Went through Mistral's EM loop in spring 2026 for a role managing one of their applied research engineering teams. Posting this because EM interview write-ups for AI companies tend to be sparse and I spent a lot of time guessing what to prep.
First thing to know: Mistral's EM bar is genuinely technical. They're not hiring pure people-managers. The expectation is you can do meaningful code review, unblock engineers on system design decisions, and have a point of view on ML infrastructure choices. If you're a people-first EM who's been out of the technical weeds for 3+ years, this loop will be uncomfortable.
Phone screen with the hiring manager About 50 minutes. First half was background: how big were the teams you've managed, how do you run 1:1s, how do you handle underperformers. Second half was a technical architecture discussion. They described a rough problem (low-latency serving of fine-tuned models across regions) and wanted my instincts on the design. I wasn't expected to design it fully, more to show I could have an intelligent conversation with the engineers doing it.
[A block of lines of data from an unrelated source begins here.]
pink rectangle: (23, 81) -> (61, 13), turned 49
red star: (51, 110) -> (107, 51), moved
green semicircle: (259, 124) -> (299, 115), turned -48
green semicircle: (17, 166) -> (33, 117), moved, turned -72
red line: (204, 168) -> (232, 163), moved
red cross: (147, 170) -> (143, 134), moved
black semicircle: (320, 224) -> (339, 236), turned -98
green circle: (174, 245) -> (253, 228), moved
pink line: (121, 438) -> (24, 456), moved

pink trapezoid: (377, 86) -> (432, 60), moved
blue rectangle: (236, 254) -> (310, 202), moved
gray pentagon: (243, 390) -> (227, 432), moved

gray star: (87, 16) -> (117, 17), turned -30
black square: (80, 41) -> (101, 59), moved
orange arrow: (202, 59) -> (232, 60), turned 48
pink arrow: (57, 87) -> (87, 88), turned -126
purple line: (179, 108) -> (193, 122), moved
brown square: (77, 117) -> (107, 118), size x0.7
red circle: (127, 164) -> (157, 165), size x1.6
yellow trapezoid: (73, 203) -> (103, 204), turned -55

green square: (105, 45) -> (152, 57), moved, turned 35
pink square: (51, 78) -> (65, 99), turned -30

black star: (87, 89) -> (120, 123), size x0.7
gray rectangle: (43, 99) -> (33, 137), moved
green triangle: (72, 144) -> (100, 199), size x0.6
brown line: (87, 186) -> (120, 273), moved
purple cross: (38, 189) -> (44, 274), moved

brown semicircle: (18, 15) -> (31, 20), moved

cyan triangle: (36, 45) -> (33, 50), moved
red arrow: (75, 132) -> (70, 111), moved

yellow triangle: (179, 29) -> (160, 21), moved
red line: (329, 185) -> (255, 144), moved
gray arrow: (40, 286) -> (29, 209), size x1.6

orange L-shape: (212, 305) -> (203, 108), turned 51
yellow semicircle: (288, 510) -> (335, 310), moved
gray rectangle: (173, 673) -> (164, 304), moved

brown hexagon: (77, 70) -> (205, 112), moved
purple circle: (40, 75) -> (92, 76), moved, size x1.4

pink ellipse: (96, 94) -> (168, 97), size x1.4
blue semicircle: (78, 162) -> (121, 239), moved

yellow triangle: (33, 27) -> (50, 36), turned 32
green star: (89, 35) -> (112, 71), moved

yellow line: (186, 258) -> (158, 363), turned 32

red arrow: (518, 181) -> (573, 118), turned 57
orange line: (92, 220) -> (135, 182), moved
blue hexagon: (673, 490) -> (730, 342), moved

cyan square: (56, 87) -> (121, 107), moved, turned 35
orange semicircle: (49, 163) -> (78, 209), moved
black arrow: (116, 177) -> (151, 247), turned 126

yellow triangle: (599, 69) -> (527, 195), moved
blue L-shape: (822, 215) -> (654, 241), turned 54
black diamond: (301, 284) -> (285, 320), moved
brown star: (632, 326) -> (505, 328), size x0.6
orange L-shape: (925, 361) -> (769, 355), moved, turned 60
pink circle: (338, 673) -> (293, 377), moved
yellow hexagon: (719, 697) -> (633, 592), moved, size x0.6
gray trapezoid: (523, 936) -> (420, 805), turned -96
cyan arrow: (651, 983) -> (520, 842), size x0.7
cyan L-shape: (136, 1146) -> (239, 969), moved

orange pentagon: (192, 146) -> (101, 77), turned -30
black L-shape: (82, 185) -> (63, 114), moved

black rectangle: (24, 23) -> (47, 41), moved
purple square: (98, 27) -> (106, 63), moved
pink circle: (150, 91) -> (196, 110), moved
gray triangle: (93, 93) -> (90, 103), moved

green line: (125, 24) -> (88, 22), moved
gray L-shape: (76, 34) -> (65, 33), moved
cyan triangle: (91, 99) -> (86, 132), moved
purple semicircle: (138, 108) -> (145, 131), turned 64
Technical screen They gave me a real engineering problem and asked me to work through it with them, like I would if I were pairing with one of my engineers. Not a whiteboard algorithm question but a system-level thing. For me it was: how would you instrument a distributed model serving cluster to detect when a model replica is returning lower-quality outputs than the fleet average? I had to talk through what metrics I'd collect, how I'd set up alerting, and what the on-call runbook would look like.
Onsite (Paris, I went in person) 4 sessions. Leadership philosophy round, people scenario cases (a specific example: two engineers on your team fundamentally disagree on a technical direction, you have 2 weeks to ship, walk me through how you resolve it), a deeper technical discussion, and a session with their head of engineering on vision and org design.
The people scenario stuff was more situational than behavioral. They'd describe a specific situation and ask what you'd do now, not what you did before. I found that harder because I tend to reach for past examples.
The org design conversation was the most interesting. They asked how I think about team topologies at Mistral's stage: should infra and applied research be separate tracks or hybrid pods? No right answer but they want to see that you've thought about it, not just managed whatever structure you inherited.
Feedback loop was quick. I heard back 8 days after the onsite. Overall the interview respected my time more than most big-tech loops I've done.